Les députés insoumis de Seine-Saint-Denis, eux, se seraient bien passés de cette crise à quelques mois des élections et qui les met dans une position inconfortable vis-à-vis de ceux qui luttent dans leurs circonscriptions. Eric Coquerel est un de ceux qui ont contribué à rapprocher la FI des militants des quartiers populaires. « Il aurait fallu immédiatement dire que cette phrase ne nous concernait pas, regrette-t-il. On l’a dit, certes un peu tard, dans le communiqué ».

Pas question pour autant, disent les deux élus, de pointer du doigt les valeurs portées par la FI. « Certains essaient de laisser penser qu’il y a un débat entre laïcs et communautaristes en notre sein, dit Coquerel. Il n’y a aucune ambiguïté du côté de la France insoumise à ce sujet et je ne connais pas un militant du mouvement qui ne soit pas du bon côté dans la lutte contre le racisme anti-musulman ». Elle aussi élue en Seine-Saint-Denis, Clémentine Autain ne croit pas non plus en un mouvement « divisé en deux camps, avec des islamophobes d’un côté et des islamo-gauchistes de l’autre.

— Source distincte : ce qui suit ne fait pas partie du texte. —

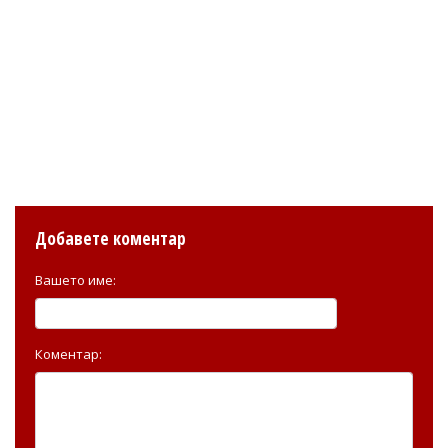
Добавете коментар
Вашето име:
Коментар: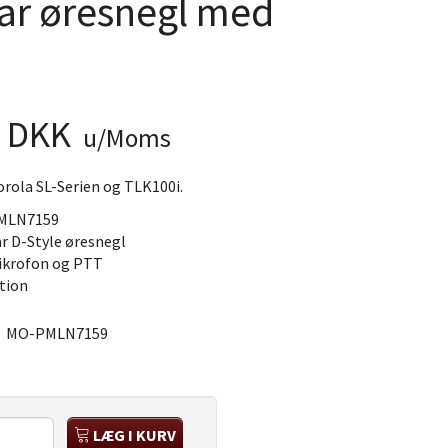
ar øresnegl med
0 DKK
u/Moms
orola SL-Serien og TLK100i.
MLN7159
r D-Style øresnegl
ikrofon og PTT
tion
:
MO-PMLN7159
LÆG I KURV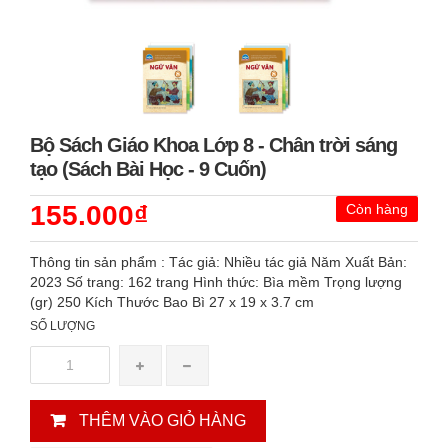
Bộ Sách Giáo Khoa Lớp 8 - Chân trời sáng
tạo (Sách Bài Học - 9 Cuốn)
155.000₫
Còn hàng
Thông tin sản phẩm : Tác giả: Nhiều tác giả Năm Xuất Bản:
2023 Số trang: 162 trang Hình thức: Bìa mềm Trọng lượng
(gr) 250 Kích Thước Bao Bì 27 x 19 x 3.7 cm
SỐ LƯỢNG
THÊM VÀO GIỎ HÀNG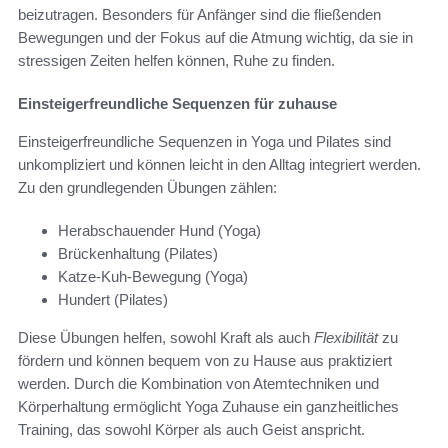
beizutragen. Besonders für Anfänger sind die fließenden
Bewegungen und der Fokus auf die Atmung wichtig, da sie in
stressigen Zeiten helfen können, Ruhe zu finden.
Einsteigerfreundliche Sequenzen für zuhause
Einsteigerfreundliche Sequenzen in Yoga und Pilates sind
unkompliziert und können leicht in den Alltag integriert werden.
Zu den grundlegenden Übungen zählen:
Herabschauender Hund (Yoga)
Brückenhaltung (Pilates)
Katze-Kuh-Bewegung (Yoga)
Hundert (Pilates)
Diese Übungen helfen, sowohl Kraft als auch
Flexibilität
zu
fördern und können bequem von zu Hause aus praktiziert
werden. Durch die Kombination von Atemtechniken und
Körperhaltung ermöglicht Yoga Zuhause ein ganzheitliches
Training, das sowohl Körper als auch Geist anspricht.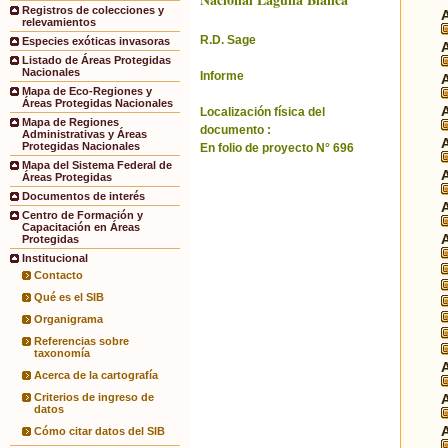
Registros de colecciones y
relevamientos
R.D. Sage
Especies exóticas invasoras
Listado de Áreas Protegidas
Nacionales
Informe
Mapa de Eco-Regiones y
Áreas Protegidas Nacionales
Localización física del
Mapa de Regiones
documento :
Administrativas y Áreas
Protegidas Nacionales
En folio de proyecto N° 696
Mapa del Sistema Federal de
Áreas Protegidas
Documentos de interés
Centro de Formación y
Capacitación en Áreas
Protegidas
Institucional
Contacto
Qué es el SIB
Organigrama
Referencias sobre
taxonomía
Acerca de la cartografía
Criterios de ingreso de
datos
Cómo citar datos del SIB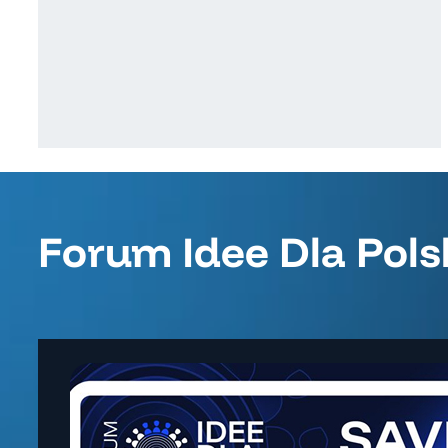
Forum Idee Dla Pols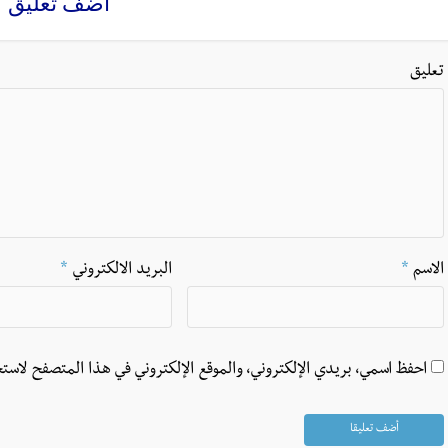
اضف تعليق
تعليق
الاسم
*
البريد الالكتروني
*
احفظ اسمي، بريدي الإلكتروني، والموقع الإلكتروني في هذا المتصفح لاستخ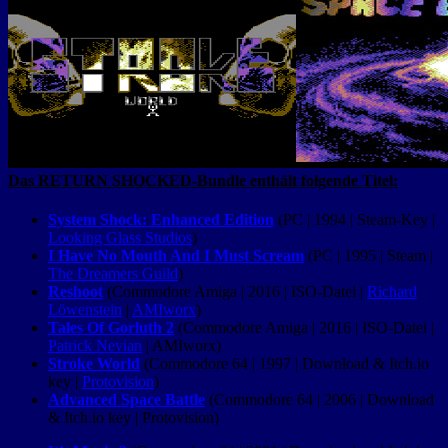
Das RETURN SHOCKED-Bundle enthält folgende Titel:
System Shock: Enhanced Edition
(PC | 1994 | Steam-Key |
Looking Glass Studios
)
I Have No Mouth And I Must Scream
(PC | 1995 | Steam |
The Dreamers Guild
)
Reshoot
(Commodore Amiga | 2016 | ISO-Datei |
Richard
Löwenstein
|
AMIworx
)
Tales Of Gorluth 2
(Commodore Amiga | 2016 | ISO-Datei |
Patrick Nevian
| AMIworx)
Stroke World
(Commodore 64 | 1997 | Download & Itch.io
key |
Protovision
)
Advanced Space Battle
(Commodore 64 | 2006 | Download
& Itch.io key | Protovision)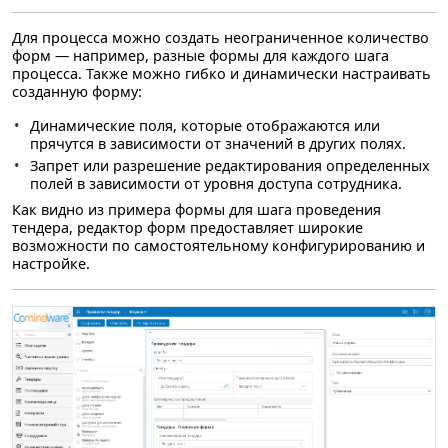
Для процесса можно создать неограниченное количество
форм — например, разные формы для каждого шага
процесса. Также можно гибко и динамически настраивать
созданную форму:
Динамические поля, которые отображаются или
прячутся в зависимости от значений в других полях.
Запрет или разрешение редактирования определенных
полей в зависимости от уровня доступа сотрудника.
Как видно из примера формы для шага проведения
тендера, редактор форм предоставляет широкие
возможности по самостоятельному конфигурированию и
настройке.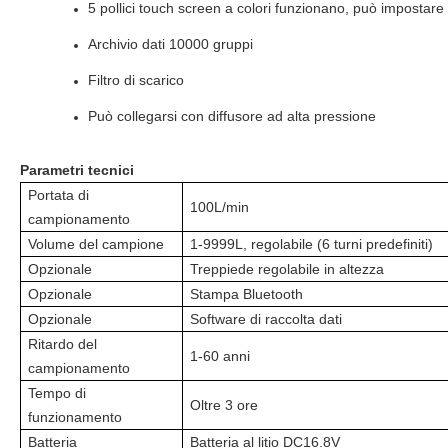
5 pollici touch screen a colori funzionano, può impostare 
Archivio dati 10000 gruppi
Filtro di scarico
Può collegarsi con diffusore ad alta pressione
Parametri tecnici
Portata di
100L/min
campionamento
Volume del campione
1-9999L, regolabile (6 turni predefiniti)
Opzionale
Treppiede regolabile in altezza
Opzionale
Stampa Bluetooth
Opzionale
Software di raccolta dati
Ritardo del
1-60 anni
campionamento
Tempo di
Oltre 3 ore
funzionamento
Batteria
Batteria al litio DC16.8V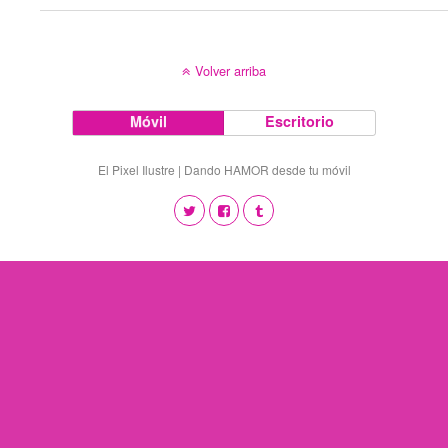
Volver arriba
Móvil
Escritorio
El Pixel Ilustre | Dando HAMOR desde tu móvil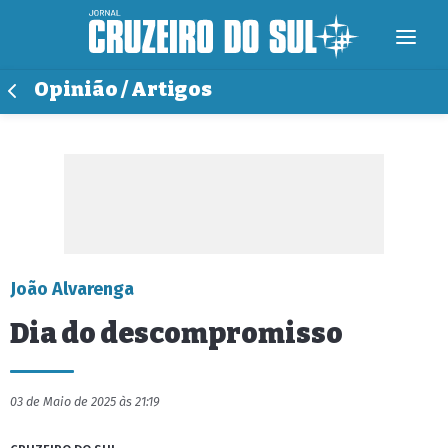
Opinião / Artigos
João Alvarenga
Dia do descompromisso
03 de Maio de 2025 às 21:19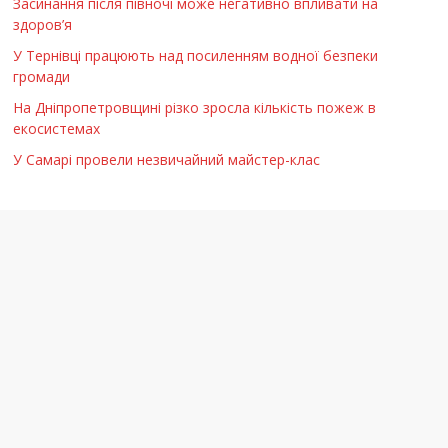
Засинання після півночі може негативно впливати на
здоров’я
У Тернівці працюють над посиленням водної безпеки
громади
На Дніпропетровщині різко зросла кількість пожеж в
екосистемах
У Самарі провели незвичайний майстер-клас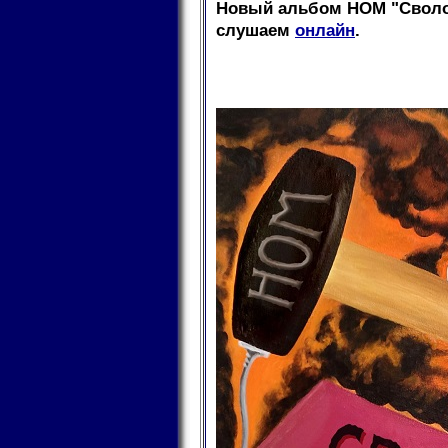
Новый альбом НОМ "Своло
слушаем
онлайн
.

Il y a un continuum avec des nuances, des sensibilités et, parfois, des obsessions différentes ». Reste que l’élue de Sevran prend clairement position : « Je suis en désaccord avec cette phrase qui ne peut sonner que comme une provocation par rapport aux valeurs défendues par la FI. Le mot ‘islamophobie’ est chargé de sens aujourd’hui, il est investi massivement par celles et ceux qui se battent contre le racisme et qui le subissent. Je ne l’utilise pas personnellement mais il faut comprendre son sens. L’anticléricalisme oui, l’islamophobie non ».

J’espère qu’on saura ne pas couper les ponts de manière irrémédiable

Eric Coquerel veut croire que cette position, même tardive, tranche le débat. « Je pense que la clarification faite aujourd’hui (jeudi, ndlr) clôt les choses ». Difficile à croire tant la défiance semble grande entre le mouvement qu’il a contribué à fonder et certains militants des quartiers populaires. L’élu en est d’ailleurs conscient : « J’espère qu’on saura ne pas couper les ponts de manière irrémédiable, que tout cela ne sera pas définitif. C’est un sujet sur lequel on a suffisamment de points d’accord et d’adversaires communs pour ne pas nous diviser ».

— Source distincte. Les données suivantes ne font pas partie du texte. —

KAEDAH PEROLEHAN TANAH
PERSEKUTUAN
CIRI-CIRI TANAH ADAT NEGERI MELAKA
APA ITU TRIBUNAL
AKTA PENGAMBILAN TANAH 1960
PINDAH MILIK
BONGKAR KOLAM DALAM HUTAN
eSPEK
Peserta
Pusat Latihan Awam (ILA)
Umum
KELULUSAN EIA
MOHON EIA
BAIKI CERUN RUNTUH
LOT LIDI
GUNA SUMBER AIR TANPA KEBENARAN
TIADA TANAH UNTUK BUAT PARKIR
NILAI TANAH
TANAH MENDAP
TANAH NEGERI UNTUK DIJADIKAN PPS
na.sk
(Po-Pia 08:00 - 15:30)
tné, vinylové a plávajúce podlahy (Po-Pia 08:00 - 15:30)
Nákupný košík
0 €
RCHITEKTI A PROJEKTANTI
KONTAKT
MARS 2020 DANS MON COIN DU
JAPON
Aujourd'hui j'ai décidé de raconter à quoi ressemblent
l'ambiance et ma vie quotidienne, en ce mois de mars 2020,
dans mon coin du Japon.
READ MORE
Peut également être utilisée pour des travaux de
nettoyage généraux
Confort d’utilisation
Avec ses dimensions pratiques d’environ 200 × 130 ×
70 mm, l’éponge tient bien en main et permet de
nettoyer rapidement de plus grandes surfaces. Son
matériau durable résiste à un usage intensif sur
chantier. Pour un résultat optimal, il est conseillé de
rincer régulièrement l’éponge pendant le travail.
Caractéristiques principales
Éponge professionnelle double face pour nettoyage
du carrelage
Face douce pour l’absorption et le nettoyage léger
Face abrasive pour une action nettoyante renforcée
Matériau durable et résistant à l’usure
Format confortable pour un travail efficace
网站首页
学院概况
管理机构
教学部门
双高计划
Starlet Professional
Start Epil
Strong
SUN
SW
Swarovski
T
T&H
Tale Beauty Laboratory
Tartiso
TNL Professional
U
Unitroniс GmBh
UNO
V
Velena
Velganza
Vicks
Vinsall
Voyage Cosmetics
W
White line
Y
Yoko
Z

Clémentine Autain reconnaît à ce sujet une certaine inquiétude. « On avait réussi à tisser des liens de confiance avec le comité Adama et d’autres. Mais ce ne sont pas des relations très anciennes, rappelle-t-elle. Il faut mesurer la fragilité et la suspicion. On a des relations très tendues entre des militants des quartiers populaires qui se sentent depuis longtemps incompris et délaissés par la gauche et qui subissent aujourd’hui l’assaut d’une extrême-droite qui a le vent en poupe. Ça crée une extrême sensibilité et des attentes très grandes à l’égard des mouvements de gauche ». Charge, désormais, à la FI et à ces élus de terrain de tenter de recoller les morceaux de l’épisode toulousain. « Il faut qu’on arrive à se parler, à s’écouter, à se respecter et que chacun fasse un effort sans mettre tout le monde dans le même sac, plaide Autain. A nous de dénouer ces divergences ».